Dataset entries

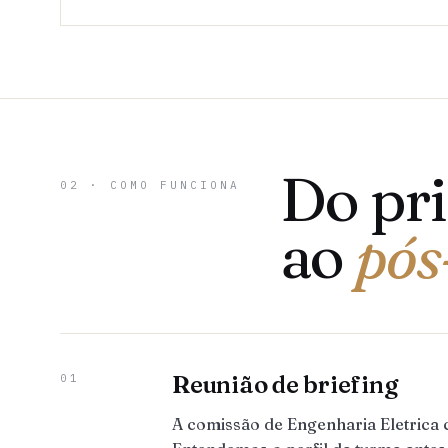
Do pr
02 · COMO FUNCIONA
ao
pós
Reunião de briefing
01
A comissão de Engenharia Eletrica 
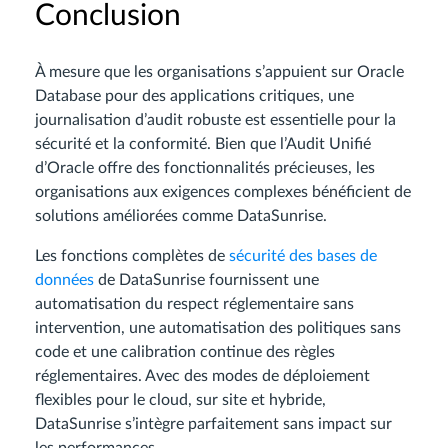
Conclusion
À mesure que les organisations s’appuient sur Oracle
Database pour des applications critiques, une
journalisation d’audit robuste est essentielle pour la
sécurité et la conformité. Bien que l’Audit Unifié
d’Oracle offre des fonctionnalités précieuses, les
organisations aux exigences complexes bénéficient de
solutions améliorées comme DataSunrise.
Les fonctions complètes de
sécurité des bases de
données
de DataSunrise fournissent une
automatisation du respect réglementaire sans
intervention, une automatisation des politiques sans
code et une calibration continue des règles
réglementaires. Avec des modes de déploiement
flexibles pour le cloud, sur site et hybride,
DataSunrise s’intègre parfaitement sans impact sur
les performances.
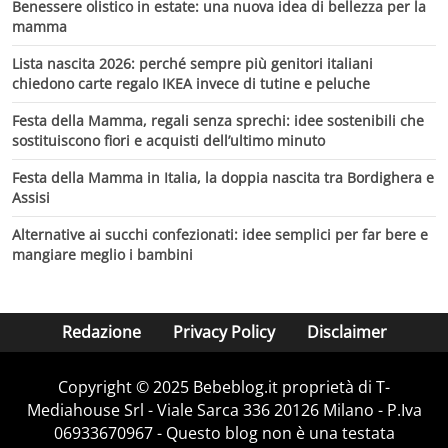
Benessere olistico in estate: una nuova idea di bellezza per la
mamma
Lista nascita 2026: perché sempre più genitori italiani
chiedono carte regalo IKEA invece di tutine e peluche
Festa della Mamma, regali senza sprechi: idee sostenibili che
sostituiscono fiori e acquisti dell’ultimo minuto
Festa della Mamma in Italia, la doppia nascita tra Bordighera e
Assisi
Alternative ai succhi confezionati: idee semplici per far bere e
mangiare meglio i bambini
Redazione
Privacy Policy
Disclaimer
Copyright © 2025 Bebeblog.it proprietà di T-
Mediahouse Srl - Viale Sarca 336 20126 Milano - P.Iva
06933670967 - Questo blog non è una testata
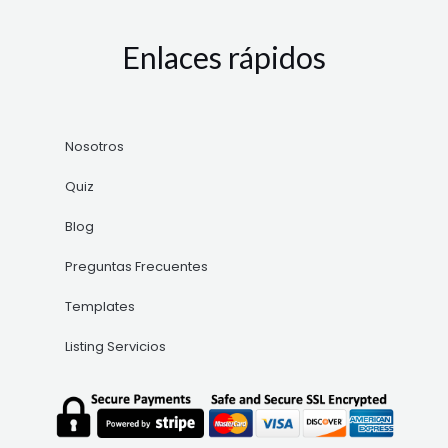
Enlaces rápidos
Nosotros
Quiz
Blog
Preguntas Frecuentes
Templates
Listing Servicios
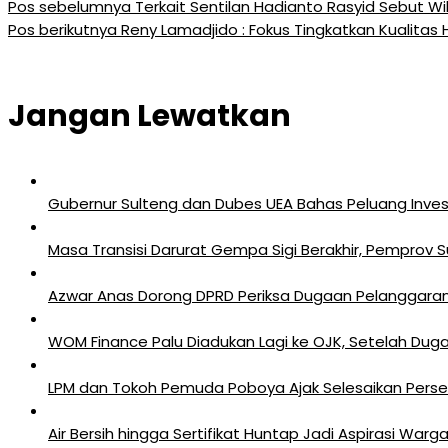
Pos sebelumnya
Terkait Sentilan Hadianto Rasyid Sebut Wi
Pos berikutnya
Reny Lamadjido : Fokus Tingkatkan Kualitas
Jangan Lewatkan
Gubernur Sulteng dan Dubes UEA Bahas Peluang Investa
Masa Transisi Darurat Gempa Sigi Berakhir, Pemprov 
Azwar Anas Dorong DPRD Periksa Dugaan Pelanggara
‎WOM Finance Palu Diadukan Lagi ke OJK, Setelah Duga
LPM dan Tokoh Pemuda Poboya Ajak Selesaikan Perseli
Air Bersih hingga Sertifikat Huntap Jadi Aspirasi Wa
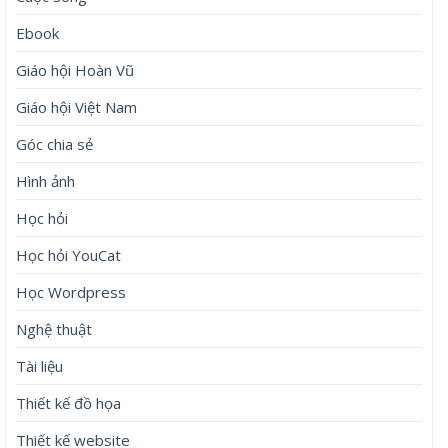
Ebook
Giáo hội Hoàn Vũ
Giáo hội Việt Nam
Góc chia sẻ
Hình ảnh
Học hỏi
Học hỏi YouCat
Học Wordpress
Nghệ thuật
Tài liệu
Thiết kế đồ họa
Thiết kế website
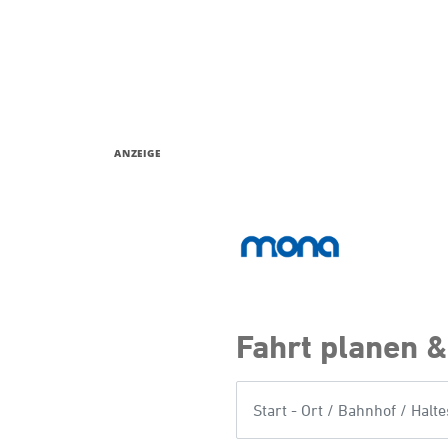
ANZEIGE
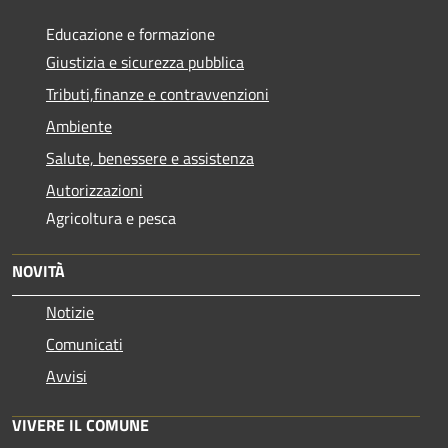
Educazione e formazione
Giustizia e sicurezza pubblica
Tributi,finanze e contravvenzioni
Ambiente
Salute, benessere e assistenza
Autorizzazioni
Agricoltura e pesca
NOVITÀ
Notizie
Comunicati
Avvisi
VIVERE IL COMUNE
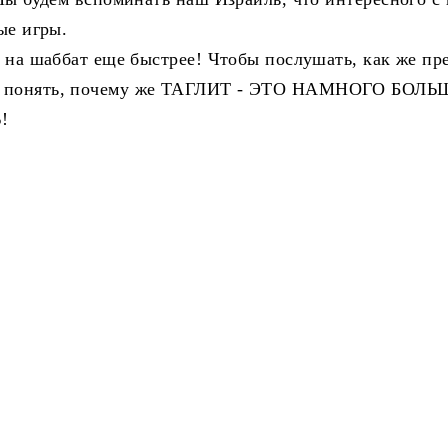
ые игры.
ь на шаббат еще быстрее! Чтобы послушать, как же пр
и и понять, почему же ТАГЛИТ - ЭТО НАМНОГО БОЛ
!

__INSTRUCTIONS FOR THE TASK__. What you return must match, line for line, the records from the line containing "Preguntas Frecuentes" through their end, with both ends included and no pictures.

__OUTPUT FOR THIS TASK__.
Preguntas Frecuentes
Templates
Listing Servicios
Pos sebelumnya
Terkait Sentilan Hadianto Rasyid Sebut Wi
Pos berikutnya
Reny Lamadjido : Fokus Tingkatkan Kualitas
Jangan Lewatkan
Gubernur Sulteng dan Dubes UEA Bahas Peluang Investa
Masa Transisi Darurat Gempa Sigi Berakhir, Pemprov 
Azwar Anas Dorong DPRD Periksa Dugaan Pelanggara
‎WOM Finance Palu Diadukan Lagi ke OJK, Setelah Duga
LPM dan Tokoh Pemuda Poboya Ajak Selesaikan Perseli
Air Bersih hingga Sertifikat Huntap Jadi Aspirasi Wa
Ebook
Giáo hội Hoàn Vũ
Giáo hội Việt Nam
Góc chia sẻ
Hình ảnh
Học hỏi
Học hỏi YouCat
Học Wordpress
Nghệ thuật
Tài liệu
Thiết kế đồ họa
Thiết kế website
ANZEIGE
Educazione e formazione
Giustizia e sicurezza pubblica
Tributi,finanze e contravvenzioni
Ambiente
Salute, benessere e assistenza
Autorizzazioni
Agricoltura e pesca
NOVITÀ
Notizie
Comunicati
Avvisi
VIVERE IL COMUNE
ые игры.
ь на шаббат еще быстрее! Чтобы послушать, как же пр
и и понять, почему же ТАГЛИТ - ЭТО НАМНОГО БОЛ
!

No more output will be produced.